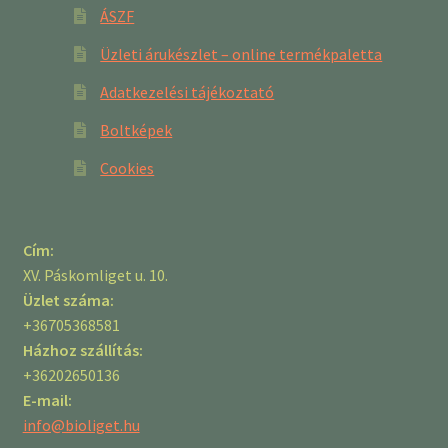
ÁSZF
Üzleti árukészlet – online termékpaletta
Adatkezelési tájékoztató
Boltképek
Cookies
Cím:
XV. Páskomliget u. 10.
Üzlet száma:
+36705368581
Házhoz szállítás:
+36202650136
E-mail:
info@bioliget.hu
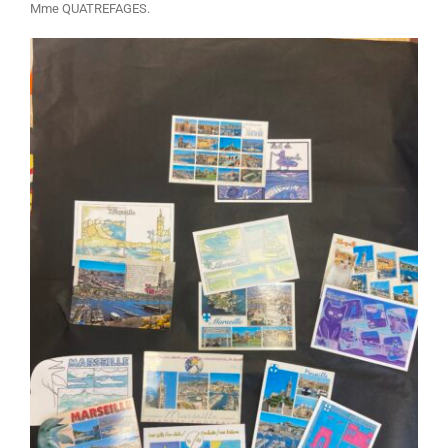
Mme QUATREFAGES.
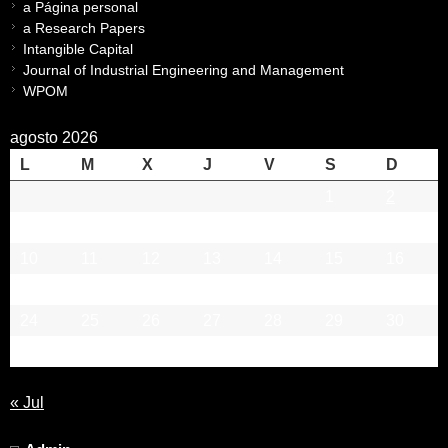
a Página personal
a Research Papers
Intangible Capital
Journal of Industrial Engineering and Management
WPOM
agosto 2026
L
M
X
J
V
S
D
1
2
3
4
5
6
7
8
9
10
11
12
13
14
15
16
17
18
19
20
21
22
23
24
25
26
27
28
29
30
31
« Jul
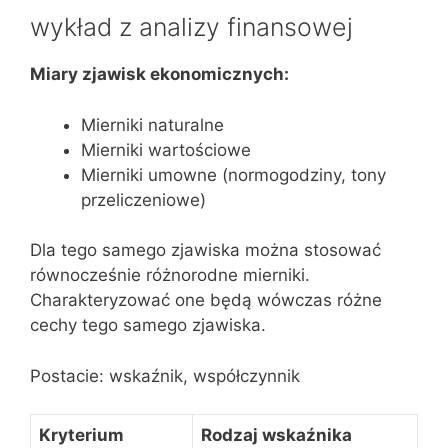
wykład z analizy finansowej
Miary zjawisk ekonomicznych:
Mierniki naturalne
Mierniki wartościowe
Mierniki umowne (normogodziny, tony
przeliczeniowe)
Dla tego samego zjawiska można stosować
równocześnie różnorodne mierniki.
Charakteryzować one będą wówczas różne
cechy tego samego zjawiska.
Postacie: wskaźnik, współczynnik
Kryterium
Rodzaj wskaźnika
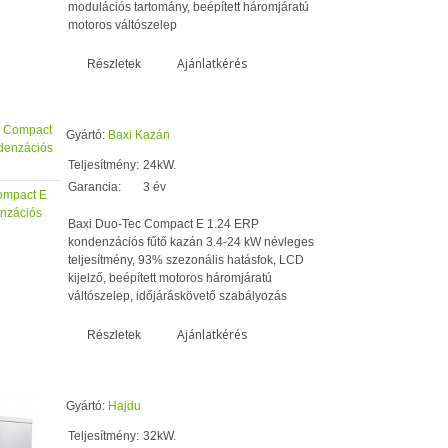
modulációs tartomány, beépített háromjáratú
motoros váltószelep
Ajánlatkérés
Részletek
Gyártó:
Baxi Kazán
Teljesítmény:
24kW.
Garancia:
3 év
ompact E
nzációs
Baxi Duo-Tec Compact E 1.24 ERP
kondenzációs fűtő kazán 3.4-24 kW névleges
teljesítmény, 93% szezonális hatásfok, LCD
kijelző, beépített motoros háromjáratú
váltószelep, időjáráskövető szabályozás
Ajánlatkérés
Részletek
Gyártó:
Hajdu
Teljesítmény:
32kW.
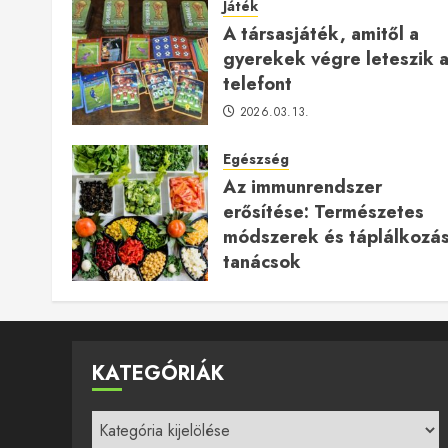
Játék
A társasjáték, amitől a
gyerekek végre leteszik 
telefont
2026.03.13.
Egészség
Az immunrendszer
erősítése: Természetes
módszerek és táplálkozás
tanácsok
2025.12.24.
KATEGÓRIÁK
Kategóriák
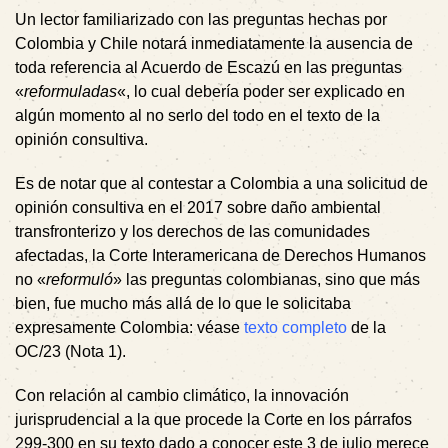
Un lector familiarizado con las preguntas hechas por
Colombia y Chile notará inmediatamente la ausencia de
toda referencia al Acuerdo de Escazú en las preguntas
«
reformuladas
«, lo cual debería poder ser explicado en
algún momento al no serlo del todo en el texto de la
opinión consultiva.
Es de notar que al contestar a Colombia a una solicitud de
opinión consultiva en el 2017 sobre daño ambiental
transfronterizo y los derechos de las comunidades
afectadas, la Corte Interamericana de Derechos Humanos
no «
reformuló
» las preguntas colombianas, sino que más
bien, fue mucho más allá de lo que le solicitaba
expresamente Colombia: véase
texto completo
de la
OC/23 (
Nota 1
).
Con relación al cambio climático, la innovación
jurisprudencial a la que procede la Corte en los párrafos
299-300 en su texto dado a conocer este 3 de julio merece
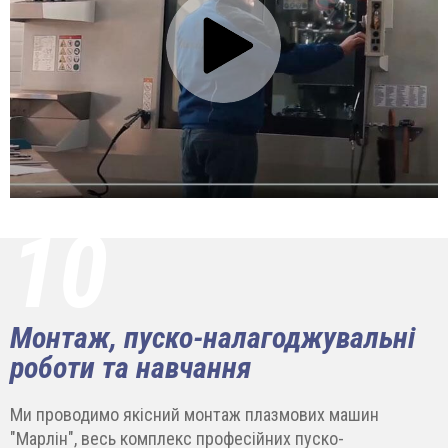
10
Монтаж, пуско-налагоджувальні
роботи та навчання
Ми проводимо якісний монтаж плазмових машин
"Марлін", весь комплекс професійних пуско-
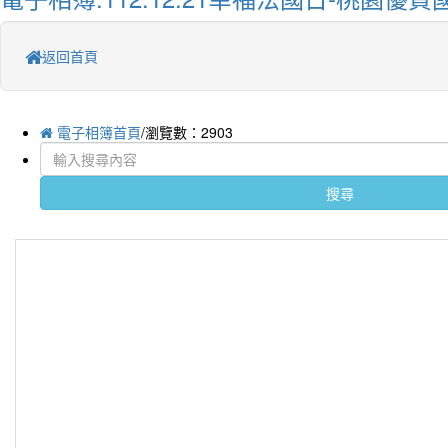
返回首頁
電子相簿首頁
/瀏覽數：2903
搜尋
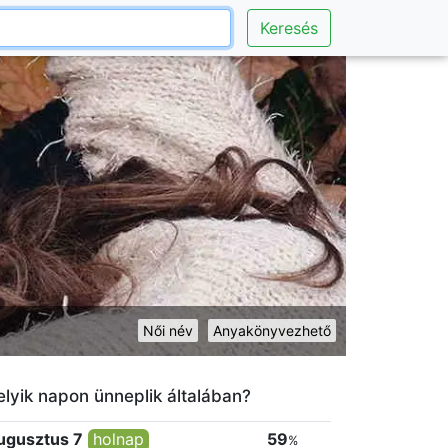
Keresés
Női név
Anyakönyvezhető
lyik napon ünneplik általában?
ugusztus 7
holnap
59
%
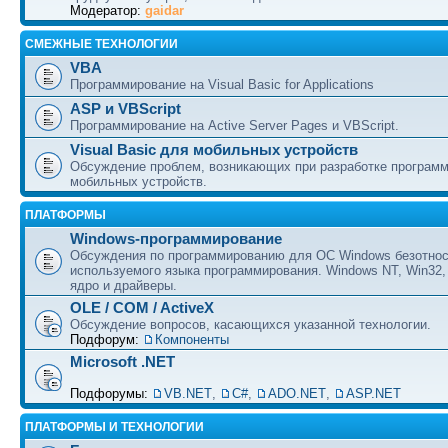
Модератор:
gaidar
СМЕЖНЫЕ ТЕХНОЛОГИИ
VBA
Программирование на Visual Basic for Applications
ASP и VBScript
Программирование на Active Server Pages и VBScript.
Visual Basic для мобильных устройств
Обсуждение проблем, возникающих при разработке програм
мобильных устройств.
ПЛАТФОРМЫ
Windows-программирование
Обсуждения по программированию для ОС Windows безотно
используемого языка программирования. Windows NT, Win32,
ядро и драйверы.
OLE / COM / ActiveX
Обсуждение вопросов, касающихся указанной технологии.
Подфорум:
Компоненты
Microsoft .NET
Подфорумы:
VB.NET
,
C#
,
ADO.NET
,
ASP.NET
ПЛАТФОРМЫ И ТЕХНОЛОГИИ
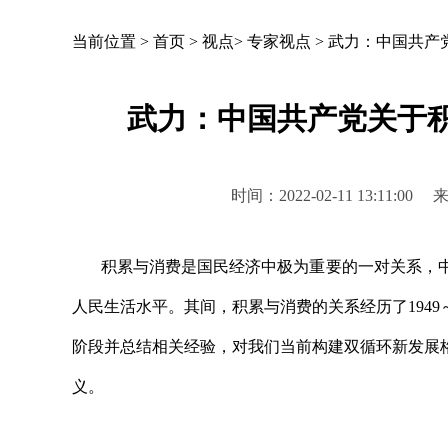
当前位置 >
首页
>
视点
>
专家视点
>
武力：中国共产
武力：中国共产党关于
时间：2022-02-11 13:11
积累与消费是国民经济中极为重要的一对关系，中
人民生活水平。其间，积累与消费的关系经历了1949～19
阶段并总结相关经验，对我们当前构建双循环新发展
义。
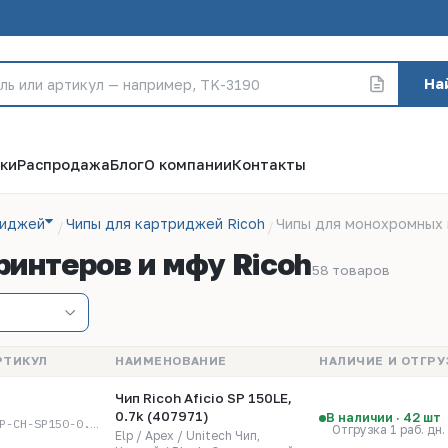
На
ки
Распродажа
Блог
О компании
Контакты
риджей
Чипы для картриджей Ricoh
Чипы для монохромных 
интеров и мфу Ricoh
58 товаров
РТИКУЛ
НАИМЕНОВАНИЕ
НАЛИЧИЕ И ОТГРУ
Чип Ricoh Aficio SP 150LE,
0.7k (407971)
В наличии · 42 шт
ELP-CH-SP150-0.7K
Отгрузка 1 раб. дн.
Elp / Apex / Unitech Чип,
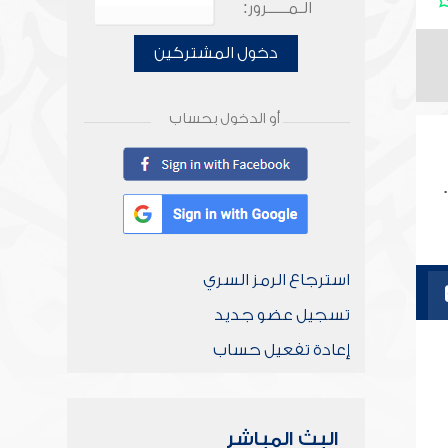
الـمـــــرور:
دخول المشتركين
أو الدخول بحساب
استرجاع الرمز السري
تسجيل عضو جديد
إعادة تفعيل حساب
البث المباشر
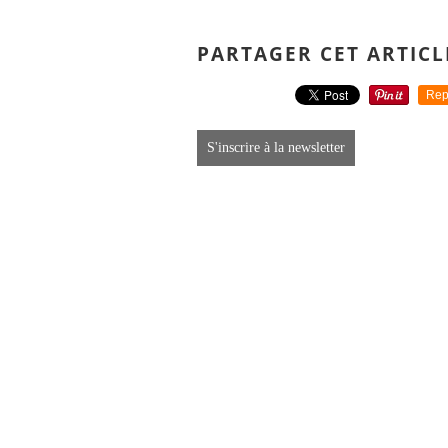
PARTAGER CET ARTICL
Rep
S'inscrire à la newsletter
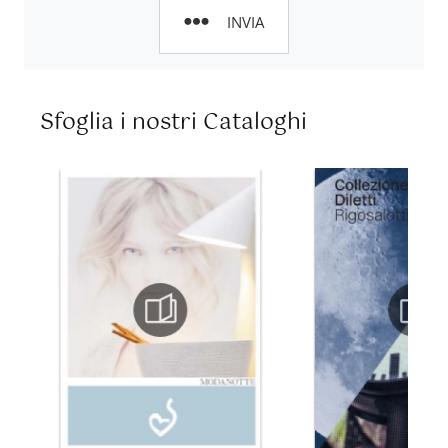
INVIA
Sfoglia i nostri Cataloghi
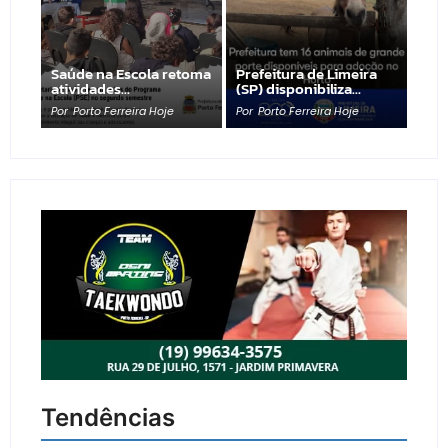
Saúde na Escola retoma
Prefeitura de Limeira
atividades…
(SP) disponibiliza…
Por
Porto Ferreira Hoje
Por
Porto Ferreira Hoje
Tendências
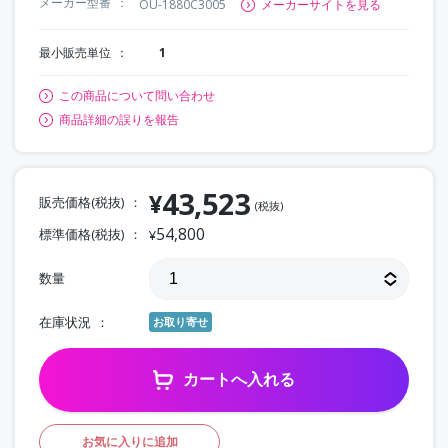
メーカー型番
OU-1880C3005
メーカーサイトを見る
最小販売単位
1
この商品について問い合わせ
商品詳細の誤りを報告
43,523
¥
販売価格(税抜)
(税抜)
54,800
標準価格(税抜)
¥
数量
在庫状況
お取り寄せ
カートへ入れる
お気に入りに追加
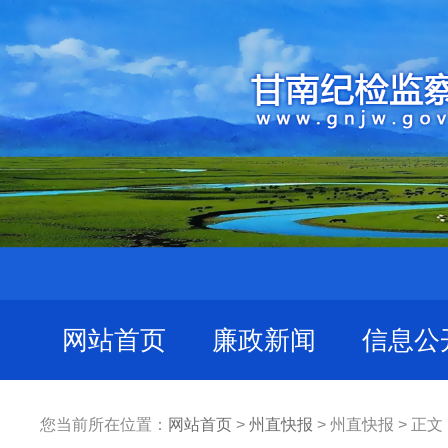
网站首页
廉政新闻
信息公
您当前所在位置：
网站首页
>
州直快报
> 州直快报 > 正文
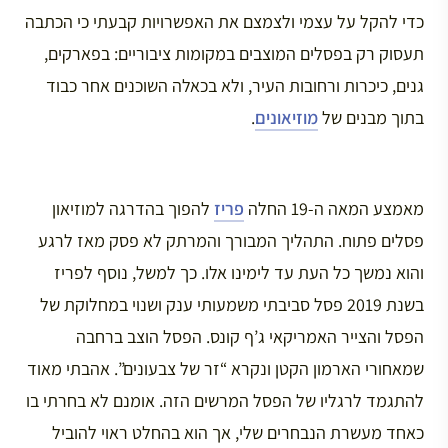
כדי להקל על עצמי ולצמצם את האפשרויות קבעתי כי הכתבה
תעסוק רק בפסלים המוצבים במקומות ציבוריים: בפארקים,
גנים, כיכרות ורחובות העיר, ולא בכאלה השוכנים אחר כבוד
בתוך מבנים של
מוזיאונים
.
מאמצע המאה ה-19 החלה
פריז
להפוך בהדרגה למוזיאון
פסלים פתוח. התהליך המבורך והמרתק לא פסק מאז לרגע
והוא נמשך כל העת עד לימינו אלו. כך למשל, נוסף לפריז
בשנת 2019 פסל סביבתי משמעותי ענק ושנוי במחלוקת של
הפסל והצייר האמריקאי ג’ף קונס. הפסל הוצב ברחבה
שמאחורי הארמון הקטן ונקרא “זר של צבעונים”. אהבתי מאוד
להתגמד לרגליו של הפסל המרשים הזה. אומנם לא בחרתי בו
כאחד מעשרת הנבחרים שלי, אך הוא בהחלט ראוי להוביל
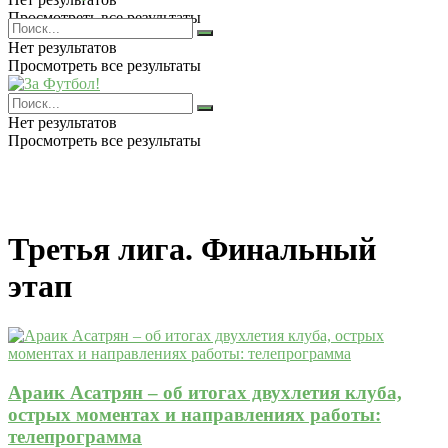
Просмотреть все результаты
Нет результатов
Просмотреть все результаты
Нет результатов
Просмотреть все результаты
Третья лига. Финальный
этап
Араик Асатрян – об итогах двухлетия клуба,
острых моментах и направлениях работы:
телепрограмма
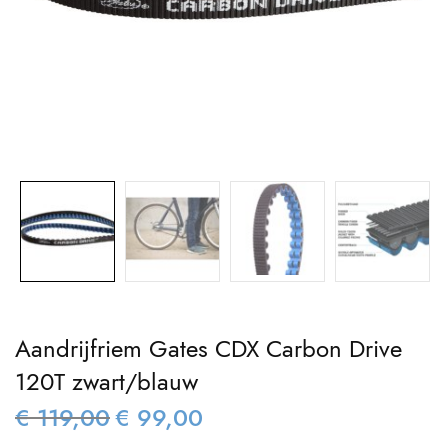
Aandrijfriem Gates CDX Carbon Drive
120T zwart/blauw
€
119,00
€
99,00
Oorspronkelijke
Huidige
prijs was:
prijs is:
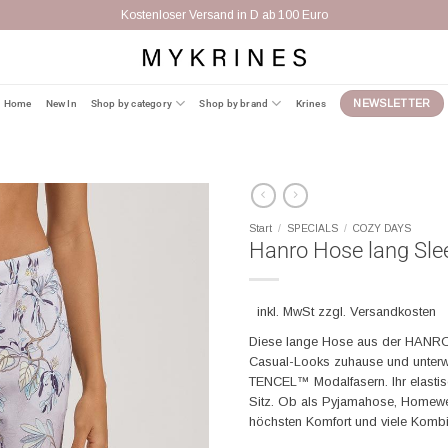
Kostenloser Versand in D ab 100 Euro
Home
New In
Shop by category
Shop by brand
Krines
NEWSLETTER
Start
/
SPECIALS
/
COZY DAYS
Hanro Hose lang Sle
inkl. MwSt zzgl. Versandkosten
Diese lange Hose aus der HANRO 
Casual-Looks zuhause und unterw
TENCEL™ Modalfasern. Ihr elastisch
Sitz. Ob als Pyjamahose, Homewe
höchsten Komfort und viele Kombi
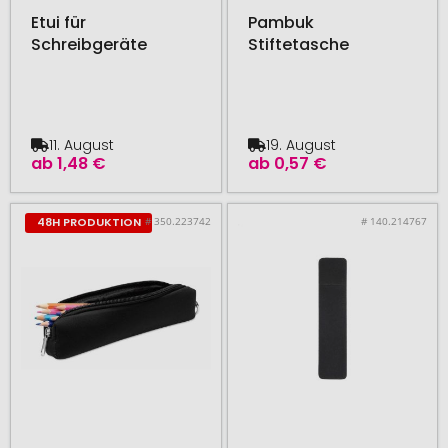
Etui für
Pambuk
Schreibgeräte
Stiftetasche
11. August
19. August
ab
1,48 €
ab
0,57 €
# 350.223742
# 140.214767
48H PRODUKTION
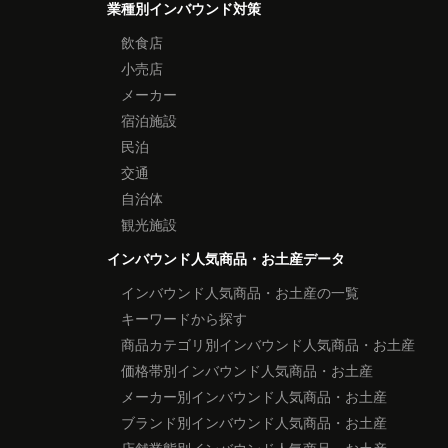
業種別インバウンド対策
飲食店
小売店
メーカー
宿泊施設
民泊
交通
自治体
観光施設
インバウンド人気商品・お土産データ
インバウンド人気商品・お土産の一覧
キーワードから探す
商品カテゴリ別インバウンド人気商品・お土産
価格帯別インバウンド人気商品・お土産
メーカー別インバウンド人気商品・お土産
ブランド別インバウンド人気商品・お土産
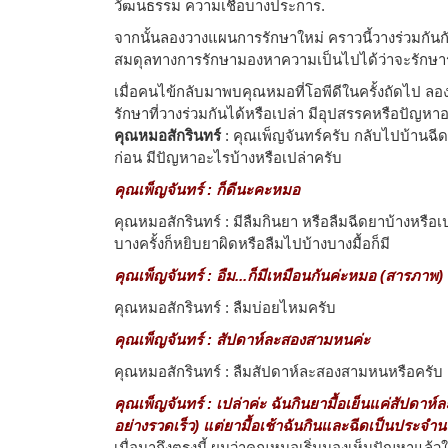
วัฒนธรรม ความเชื่อบางประการ.
จากนั้นลองวางแผนการรักษาใหม่ คราวนี้วางร่วมกันก
สมดุลทางการรักษามองหาความเป็นไปได้ว่าจะรักษาร
เมื่อคนไข้กลับมาพบคุณหมอที่โอพีดีในครั้งถัดไป
รักษาที่วางร่วมกันได้หรือเปล่า มีอุปสรรคหรือปัญหา
คุณหมอสักรินทร์
: คุณเพ็ญจันทร์ครับ กลับไปบ้านฉีด
ก่อน มีปัญหาอะไรบ้างหรือเปล่าครับ
คุณเพ็ญจันทร์ : ก็ดีนะคะหมอ
คุณหมอสักรินทร์ : มีลืมกินยา หรือลืมฉีดยาบ้างหรือเ
บางครั้งก็หยิบยาผิดหรือลืมไปบ้างบางมื้อก็มี
คุณเพ็ญจันทร์ : อืม...ก็มีเหมือนกันค่ะหมอ (สารภาพ) 
คุณหมอสักรินทร์ : ลืมบ่อยไหมครับ
คุณเพ็ญจันทร์ : สัปดาห์ละสองสามหนค่ะ
คุณหมอสักรินทร์ : ลืมสัปดาห์ละสองสามหนหรือครับ
คุณเพ็ญจันทร์ : เปล่าค่ะ ฉันกินยามื้อเย็นแค่สัปดาห
อย่างรวดเร็ว) แต่ยามื้อเช้าฉันกินและฉีดเป็นประจำ
เมื่อมาถึงตรงนี้ ผมว่าคุณหมอเริ่มมองเห็นปัญหาแล้ว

########

**YOUR ASSIGNMENT:**
Reproduce, exactly and only, the lines of the records above starting at the line with "Charakteryzować one będą wówczas różne" and ending at the line with "kondenzációs fűtő kazán 3.4-24 kW névleges", both included. Leave every picture out.

**ANSWER BOX:**
Charakteryzować one będą wówczas różne
cechy tego samego zjawiska.
Postacie: wskaźnik, współczynnik
Kryterium
Rodzaj wskaźnika
modulációs tartomány, beépített háromjáratú
motoros váltószelep
Ajánlatkérés
Részletek
Gyártó:
Baxi Kazán
Teljesítmény:
24kW.
Garancia:
3 év
ompact E
nzációs
Baxi Duo-Tec Compact E 1.24 ERP
kondenzációs fűtő kazán 3.4-24 kW névleges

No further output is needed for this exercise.